The symptom-complex of asthma in association with subcutaneous emphysema and pneumomediastinum is rare. One of the earliest reports is that of a 63 years old lady with acute severe asthma. 2 This patient was managed conservatively using steroids but no mention was made of use of salbutamol (nebulized or inhaled) and oxygen. It has also been reported in the paediatric age group. 3 Management in these cases was essentially conservative. The ideal treatment of this symptom complex should be treatment of acute severe asthma with conservative management being sufficient in most cases.

Conclusion

The association of asthma with pneumomediastinum and subcutaneous emphysema is rare. Diagnosis is based on a high index of suspicion and management is purely conservative.

References

1. Committee on diagnostic standards for non-tuberculous respiratory diseases of the American Thoracic Society. Chronic bronchitis, asthma and pulmonary emphysema. Am Rev Respir Dis 1962;85: 762-8.

2. Inna K, Bartolome RC. Pneumomediastinum in a 63 year old woman with Asthma Exacerbation. Chest 2000;117:1778-81.

3. McGovernJP, Ozkaragoz K, Roett K, Haywood TH and Hensel Jr. AE Mediastinal and subcutaneous emphysema complicating atopic asthma in infants and children; Review of the literature and report of occurrence in an infant two years of age. Pediatrics 1961; 27:951-60.

4. Sofowora EO. Bronchial asthma in the tropics. A study of 250 Nigerian Patients. E A Med J 1970;47:432-9.

5. Macklin MT, Macklin CC. Malignant interstitial emphysema of the lungs and mediastinum as an important occult complication of many respiratory diseases and other conditions: an interpretation of the clinical literature in the light of laboratory experiment. Medicine (Baltimore), 1944;23:281.

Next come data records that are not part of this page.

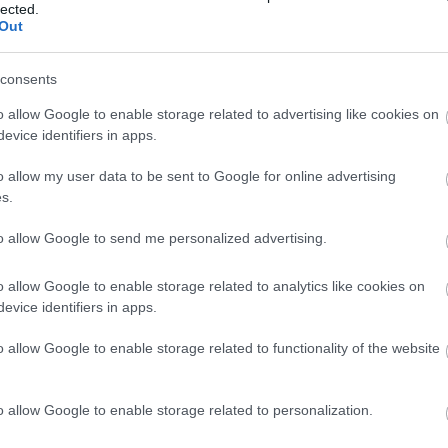
lected.
Out
consents
o allow Google to enable storage related to advertising like cookies on
evice identifiers in apps.
o allow my user data to be sent to Google for online advertising
s.
Clinical Seminar on Dermatology
to allow Google to send me personalized advertising.
CONFERENCES
/
2016 Conferences
o allow Google to enable storage related to analytics like cookies on
more
evice identifiers in apps.
o allow Google to enable storage related to functionality of the website
o allow Google to enable storage related to personalization.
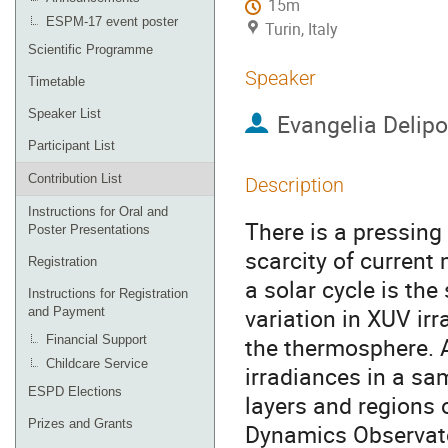
15m
ESPM-17 event poster
Turin, Italy
Scientific Programme
Speaker
Timetable
Speaker List
Evangelia Delip
Participant List
Contribution List
Description
Instructions for Oral and
There is a pressing
Poster Presentations
scarcity of current
Registration
a solar cycle is th
Instructions for Registration
variation in XUV ir
and Payment
the thermosphere. A
Financial Support
Childcare Service
irradiances in a sam
ESPD Elections
layers and regions 
Prizes and Grants
Dynamics Observator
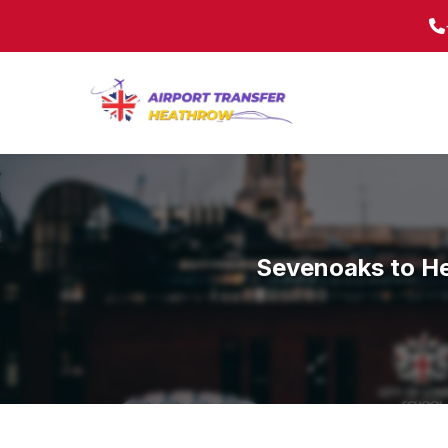
Sevenoaks to He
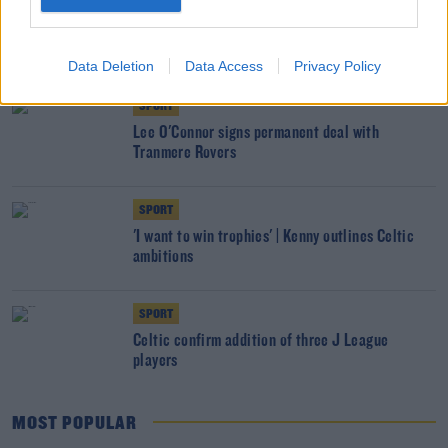
SPORT
Celtic legend Wim Jansen passes away aged 75
Data Deletion
Data Access
Privacy Policy
SPORT
Lee O'Connor signs permanent deal with
Tranmere Rovers
SPORT
'I want to win trophies' | Kenny outlines Celtic
ambitions
SPORT
Celtic confirm addition of three J League
players
MOST POPULAR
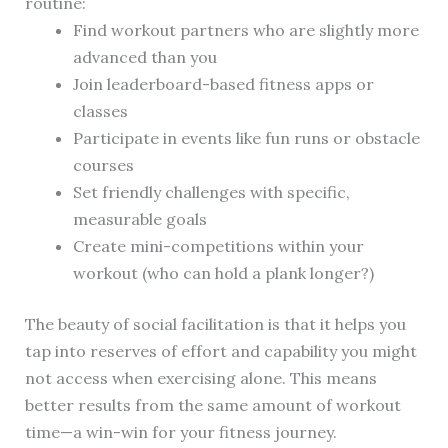
routine:
Find workout partners who are slightly more
advanced than you
Join leaderboard-based fitness apps or
classes
Participate in events like fun runs or obstacle
courses
Set friendly challenges with specific,
measurable goals
Create mini-competitions within your
workout (who can hold a plank longer?)
The beauty of social facilitation is that it helps you
tap into reserves of effort and capability you might
not access when exercising alone. This means
better results from the same amount of workout
time—a win-win for your fitness journey.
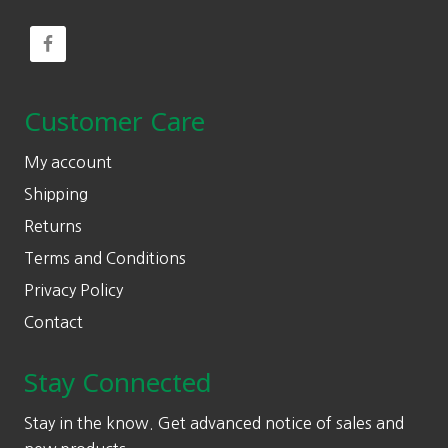
Customer Care
My account
Shipping
Returns
Terms and Conditions
Privacy Policy
Contact
Stay Connected
Stay in the know. Get advanced notice of sales and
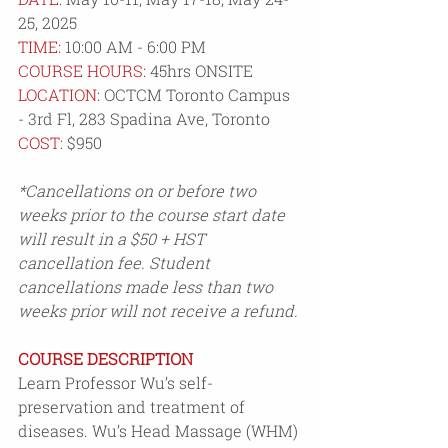
25, 2025
TIME:
 10:00 AM - 6:00 PM
COURSE HOURS:
 45hrs ONSITE
LOCATION:
 OCTCM Toronto Campus 
- 3rd Fl, 283 Spadina Ave, Toronto
COST: 
$950
*Cancellations on or before two 
weeks prior to the course start date 
will result in a $50 + HST 
cancellation fee. Student 
cancellations made less than two 
weeks prior will not receive a refund.
COURSE DESCRIPTION
Learn Professor Wu’s self-
preservation and treatment of 
diseases. Wu’s Head Massage (WHM) 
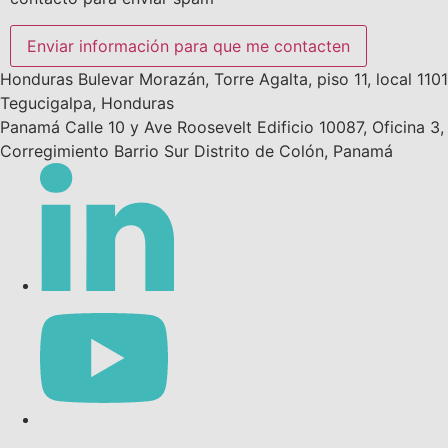
Enviar información para que me contacten
Honduras
Bulevar Morazán, Torre Agalta, piso 11, local 1101
Tegucigalpa, Honduras
Panamá
Calle 10 y Ave Roosevelt Edificio 10087, Oficina 3,
Corregimiento Barrio Sur
Distrito de Colón, Panamá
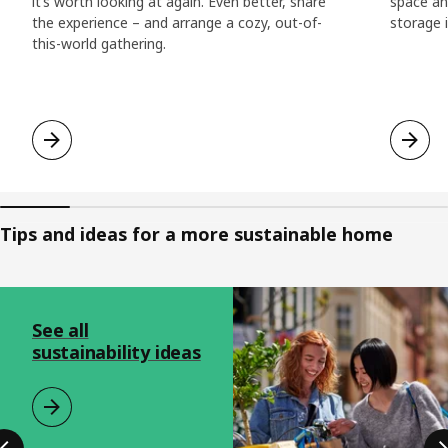
it’s worth looking at again. Even better, share
space and
the experience – and arrange a cozy, out-of-
storage i
this-world gathering.
Tips and ideas for a more sustainable home
Skip listing
See all
sustainability ideas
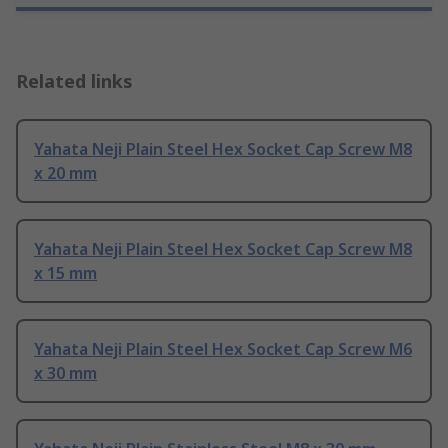
Related links
Yahata Neji Plain Steel Hex Socket Cap Screw M8
x 20 mm
Yahata Neji Plain Steel Hex Socket Cap Screw M8
x 15 mm
Yahata Neji Plain Steel Hex Socket Cap Screw M6
x 30 mm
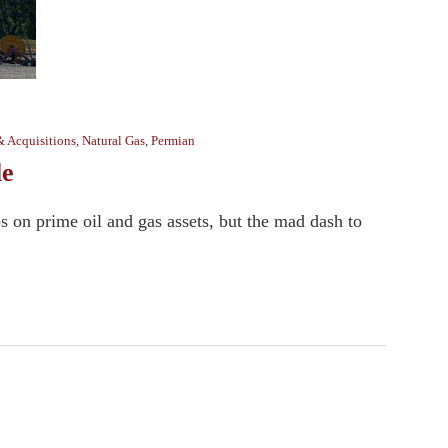
& Acquisitions
,
Natural Gas
,
Permian
le
s on prime oil and gas assets, but the mad dash to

6. McMahon DJ. Spontaneous pneumomedistinum. AM J Surg 1976; 131:550.

7. Panacek EA, Singer AJ, Sherman BW, Prescott A, Rutherfod WF. Spontaneous Pneumomediastinum: Clinical and natural history. Ann Emerg Med 1992;21:1222-7.

8. Lee HC, Dewan N, Crosby L. Subcutaneous emphysema, pneumomediastinum, and potentially life - threatening tension pneumothorax: pulmonary complications from arthroscopic shoulder compression. Chest 1992;101:1265-7.

9. Manco JC, Terra - fillo J, Silva GA. Pneumomediastinum, pneumothorax and subcutaneous emphysema following the measurement of maximal expiratory pressure in a normal subject. Chest 1990; 98: 1530 - 2.

10. Keele CA, Neil E. Samson Wright's Applied Physiology 12 Ed. Oxford: The English Language Book Society and Oxford University Press, Oxford; 1974, p. 169.